Magical Fairy Pumpkins
Do you love those amazingly whimsical fairy pumpkins that come out in the Fall as much as I do? I adore them. They have that Cinderella-esk look that spirits your mind off to dreams of what could be, and they make lovely holiday decorations as well. Their matte dusty coloring lends itself very well with today's upscale neutral interior decorator's palette...looking so faaanncy!
"Fairytale pumpkins...are a French winter heirloom variety and are members of the Cucurbitaceae family along with squash and gourds. Also known as the Musque De Provence squash." Check out this link to see other winter squash varieties. You will be amazed.
So now that the holidays have passed, those unique and beautiful pumpkins can be sliced up and eaten. Yes, it is true.
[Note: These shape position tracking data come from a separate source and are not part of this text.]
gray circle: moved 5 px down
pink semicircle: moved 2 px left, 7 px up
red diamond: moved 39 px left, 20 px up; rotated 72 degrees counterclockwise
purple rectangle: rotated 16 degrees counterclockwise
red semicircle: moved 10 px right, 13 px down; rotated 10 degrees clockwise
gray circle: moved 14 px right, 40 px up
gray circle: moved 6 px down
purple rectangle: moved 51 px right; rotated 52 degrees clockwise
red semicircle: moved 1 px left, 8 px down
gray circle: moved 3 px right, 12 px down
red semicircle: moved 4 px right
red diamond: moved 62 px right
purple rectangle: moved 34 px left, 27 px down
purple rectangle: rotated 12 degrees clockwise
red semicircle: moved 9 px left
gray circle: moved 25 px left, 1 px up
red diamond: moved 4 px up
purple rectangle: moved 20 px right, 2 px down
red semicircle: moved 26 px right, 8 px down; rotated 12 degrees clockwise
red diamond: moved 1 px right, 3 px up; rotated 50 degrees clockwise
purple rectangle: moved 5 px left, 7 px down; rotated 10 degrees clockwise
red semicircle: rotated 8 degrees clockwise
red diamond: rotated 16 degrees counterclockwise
You get to have your pumpkin and eat it too.
Here is a picture of my fairytale pumpkin this year.
I found a project on Pintrest to hot glue succulents and spanish moss to your pumpkin for an interesting table centerpiece arrangement. Here is my version of the project, which I was very pleased with the results. After Halloween and Thanksgiving, I deconstructed it and planted the succulents in a succulent box and turned my attentions to finding out what to do with this crazy looking thing now. I found out that it is okay to eat these pumpkins and, in fact, are delicious.
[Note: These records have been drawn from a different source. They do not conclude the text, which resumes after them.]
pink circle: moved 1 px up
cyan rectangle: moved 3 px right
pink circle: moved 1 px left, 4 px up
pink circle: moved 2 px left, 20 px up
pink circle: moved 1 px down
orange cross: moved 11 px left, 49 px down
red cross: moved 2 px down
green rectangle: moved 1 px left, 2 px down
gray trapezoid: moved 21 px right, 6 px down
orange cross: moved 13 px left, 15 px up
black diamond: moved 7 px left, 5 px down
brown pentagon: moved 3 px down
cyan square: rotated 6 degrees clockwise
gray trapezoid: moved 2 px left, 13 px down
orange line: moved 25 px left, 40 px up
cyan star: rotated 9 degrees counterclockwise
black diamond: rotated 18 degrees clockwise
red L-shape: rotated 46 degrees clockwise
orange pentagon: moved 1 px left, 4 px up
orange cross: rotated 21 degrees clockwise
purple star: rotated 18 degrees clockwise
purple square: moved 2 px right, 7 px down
"Fairytale pumpkins are best suited for both raw and cooked applications such as sautéing, baking, boiling, and roasting...It will keep up to nine months when stored whole in a cool and dry location and up to two weeks when sliced and stored in the refrigerator. Fairytale pumpkin slices can also be frozen up to six months." https://www.specialtyproduce.com
You prepare them much like you do other hard-shelled squash such as Spaghetti or Acorn Squash.
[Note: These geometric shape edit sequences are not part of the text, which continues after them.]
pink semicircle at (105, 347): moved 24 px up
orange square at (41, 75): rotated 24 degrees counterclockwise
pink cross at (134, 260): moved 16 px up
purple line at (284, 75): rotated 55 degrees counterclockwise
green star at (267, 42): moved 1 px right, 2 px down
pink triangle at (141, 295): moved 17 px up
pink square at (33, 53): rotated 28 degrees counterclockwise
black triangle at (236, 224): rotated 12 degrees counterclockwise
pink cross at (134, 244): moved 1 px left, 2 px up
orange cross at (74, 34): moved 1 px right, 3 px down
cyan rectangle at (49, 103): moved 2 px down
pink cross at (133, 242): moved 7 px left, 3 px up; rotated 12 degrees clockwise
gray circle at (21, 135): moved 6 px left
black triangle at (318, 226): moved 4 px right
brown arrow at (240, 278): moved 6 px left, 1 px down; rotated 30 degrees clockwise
"We love winter squash and all of the different varieties. They very slightly in sweetness and taste and they all look a little different but you can usually substitute one for another in most recipes." The Real Food Dieticians/Stacie Hassing/10.8.16
Follow the recipe below for Herb Roasted Parmesan Acorn Squash, but...wait for it...substitute your
fairytale pumpkin slices instead.
Herb Roasted Parmesan (Fairy Tale Pumpkin) Squash
1 large squash (cut into slices along the rib line)
1/3 cup parmesan cheese
1/3 cup asagio cheese (shredded or shaved)
2-3 Tbsp. fresh herbs or 1 tsp. dried (suggest: thyme, sage, rosemary, or oregano)
1/2 tsp. garlic powder
1/4 tsp. course salt + more to taste (suggest: kosher or sea salt)
1/4 tsp. fresh cracked black pepper
Preheat oven to 400 degrees.
Cut squash in half and scoop out the seeds. Then slice each half into ½ inch slices.
In a large bowl, combine all of the ingredients and toss to combine.
Transfer to a large sheet pan.
Bake in the oven for 25 minutes or until squash is cooked through and parmesan cheese is crispy and slightly brown.